Any fields of value type declared in the object or value class are recursively scanned for non-reference inputs to the hash code algorithm. Likewise, arrays of value types are recursively scanned. Arrays of Object or interface types will not be scanned, even if some of the elements might refer to value types.

The class of the operand passed to System.primitiveHashCode is significant to the hash code. That is, two objects with equivalent fields but different classes will produce independent hash codes. Two arrays of the same length and numeric contents, but with different types (short vs. long) will produce independent hash codes. Likewise, the length of an array is significant to the hash code, as well as all of its non-reference (primitive or value) elements.

As a special case, reference arrays could distribute the hash algorithm to each of their reference elements, instead of ignoring them. But this special case seems to work better as a special method; see below. For consistency, passing a reference array to System.primitiveHashCode will simply hash the array's class and length.

Since public fields are relatively rare in standard Java APIs, there is also an API to adapt primitiveHashCode to values or objects with private fields. This API includes a permission check based on a second argument, a Lookup which must exactly match the class of the operand. It is System.primitiveHashCode(Object,Lookup). It is not caller sensitive.

Internally, the JVM will make two key choices to implement System.primitiveHashCode. First, it will statically sense any configuration parameters that add "salt" to the hashing algorithm, for this JVM instance. Second, for each operand, it will sense the class and vector (if necessary for efficiency) to an appropriately specialized implementation of the hash function. This second step will often be omitted if JIT-time type information is available.

If the lookup parameter is present, a third step is required, which is comparing the lookup class against the object class, and ensuring that the lookup has the required "private" bit set which allows full access.

The API point MethodHandles.primitiveHashCode(String) will provide an instance of the long hash code algorithm, using the given string as "salt". If the string is empty, the algorithm will behave the same as that of System.primitiveHashCode.

The combined API point that takes both the string and the Lookup object may also be provided, as well as (perhaps) API points which allow selection of a set of relevant fields and other inputs to the hash function, such as hashes recursively derived from reference fields.

There will be a way to specify a salt string at JVM start-up for use only the in that instance of the JVM. There will be way to ask the JVM to generate such a salt string randomly at start-up, and in this case the salt will be as unpredictable as possible.

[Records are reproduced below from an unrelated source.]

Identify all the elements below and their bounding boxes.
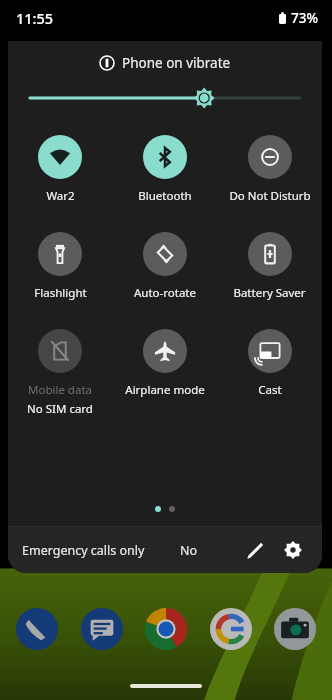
button[interactable]: Do Not Disturb bbox=[217, 133, 322, 206]
staticText: Airplane mode bbox=[125, 382, 205, 398]
staticText: Battery Saver bbox=[233, 285, 306, 301]
other: Do Not Disturb bbox=[248, 135, 292, 179]
staticText: Mobile data bbox=[28, 382, 92, 398]
button[interactable]: Flashlight bbox=[8, 230, 112, 303]
button[interactable]: Airplane mode bbox=[112, 327, 217, 400]
other: War2 bbox=[38, 135, 82, 179]
staticText: War2 bbox=[46, 188, 75, 204]
staticText: Flashlight bbox=[34, 285, 87, 301]
button[interactable]: Settings bbox=[276, 533, 310, 567]
other: Airplane mode bbox=[143, 329, 187, 373]
other: Cast bbox=[248, 329, 292, 373]
button[interactable]: Chrome bbox=[143, 606, 189, 652]
other: Flashlight bbox=[38, 232, 82, 276]
button[interactable]: Camera bbox=[272, 606, 318, 652]
button[interactable]: Messages bbox=[79, 606, 125, 652]
button[interactable]: Phone bbox=[14, 606, 60, 652]
staticText: Do Not Disturb bbox=[229, 188, 311, 204]
button[interactable]: War2 bbox=[8, 133, 112, 206]
button[interactable]: Mobile data bbox=[8, 327, 112, 419]
button[interactable]: Battery Saver bbox=[217, 230, 322, 303]
staticText: Emergency calls only bbox=[22, 542, 145, 559]
staticText: 11:55 bbox=[16, 8, 54, 28]
button[interactable]: Emergency calls only bbox=[22, 542, 145, 559]
staticText: No bbox=[180, 542, 198, 559]
other: Auto-rotate bbox=[143, 232, 187, 276]
other: Battery Saver bbox=[248, 232, 292, 276]
staticText: Auto-rotate bbox=[134, 285, 196, 301]
other: Bluetooth bbox=[143, 135, 187, 179]
button[interactable]: Bluetooth bbox=[112, 133, 217, 206]
staticText: 73% bbox=[291, 9, 318, 27]
button[interactable]: Edit bbox=[238, 533, 272, 567]
staticText: Phone on vibrate bbox=[122, 54, 231, 72]
other: Mobile data bbox=[38, 329, 82, 373]
button[interactable]: Google bbox=[208, 606, 254, 652]
staticText: Bluetooth bbox=[138, 188, 192, 204]
button[interactable]: Auto-rotate bbox=[112, 230, 217, 303]
staticText: Cast bbox=[258, 382, 282, 398]
staticText: No SIM card bbox=[27, 401, 93, 417]
button[interactable]: Cast bbox=[217, 327, 322, 400]
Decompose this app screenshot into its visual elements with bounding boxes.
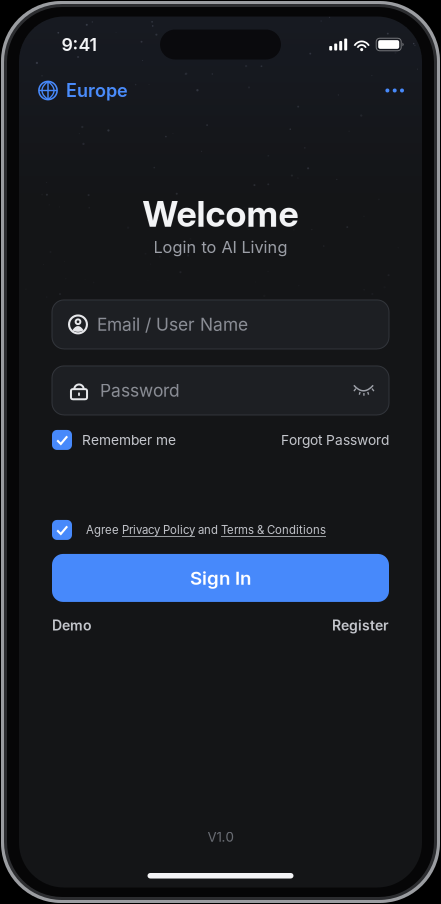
staticText: Terms & Conditions bbox=[221, 523, 326, 537]
button[interactable]: Remember me bbox=[52, 425, 176, 455]
staticText: Remember me bbox=[82, 432, 176, 448]
button[interactable]: Sign In bbox=[19, 554, 422, 602]
staticText: V1.0 bbox=[208, 829, 234, 845]
staticText: Europe bbox=[66, 80, 128, 101]
button[interactable]: Register bbox=[332, 611, 389, 640]
button[interactable]: Terms & Conditions bbox=[221, 523, 326, 537]
staticText: Agree bbox=[86, 523, 122, 537]
staticText: Register bbox=[332, 617, 389, 634]
button[interactable]: More options bbox=[369, 71, 422, 110]
button[interactable]: Privacy Policy bbox=[122, 523, 195, 537]
staticText: Forgot Password bbox=[281, 432, 389, 448]
staticText: Email / User Name bbox=[97, 314, 248, 335]
button[interactable]: Demo bbox=[52, 611, 92, 640]
staticText: Sign In bbox=[190, 567, 251, 589]
button[interactable]: Europe bbox=[19, 73, 140, 108]
staticText: and bbox=[195, 523, 221, 537]
button[interactable]: Forgot Password bbox=[281, 427, 389, 453]
staticText: Welcome bbox=[142, 192, 298, 235]
staticText: Password bbox=[100, 380, 180, 401]
staticText: Demo bbox=[52, 617, 92, 634]
staticText: Privacy Policy bbox=[122, 523, 195, 537]
button[interactable]: Show password bbox=[341, 368, 375, 413]
staticText: 9:41 bbox=[62, 34, 96, 55]
staticText: Login to AI Living bbox=[154, 237, 288, 257]
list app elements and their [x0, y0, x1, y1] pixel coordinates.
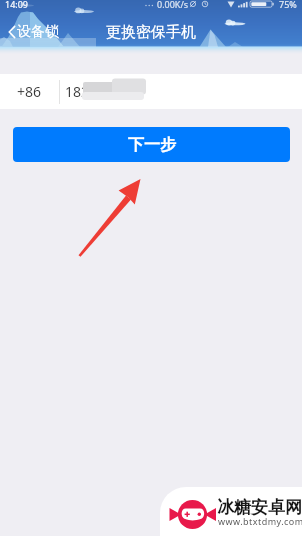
staticText: 182	[65, 82, 90, 101]
staticText: +86	[17, 82, 42, 101]
staticText: 下一步	[128, 135, 176, 155]
staticText: www.btxtdmy.com	[218, 515, 302, 527]
staticText: 75%	[279, 0, 297, 10]
staticText: 更换密保手机	[106, 23, 196, 42]
button[interactable]: 设备锁	[9, 20, 59, 44]
button[interactable]: 下一步	[13, 127, 290, 162]
staticText: 设备锁	[17, 23, 59, 41]
staticText: 0.00K/s	[157, 0, 189, 10]
button[interactable]: +86	[0, 74, 59, 109]
staticText: 冰糖安卓网	[217, 497, 302, 518]
staticText: 14:09	[5, 0, 29, 10]
button[interactable]: 182	[60, 74, 302, 109]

For object and value classes, the set of non-reference fields which are public, or the set of all fields, is often only a first approximation to the set of inputs required for a correct hash function. In those cases, user code (or a method handle generated by a bootstrap method) can use primitiveHashCode to extract all of the primitive fields at once, and then mix them with hashes derived from other sources, such as affiliated objects or arrays. This mixing can be performed on an intermediate array of type long[].

Additional API points may be built on top as needed:

Publicly available block data hash algorithms, such as xxHash or entries in Google's CityHash are likely to be useful for building the above functionality.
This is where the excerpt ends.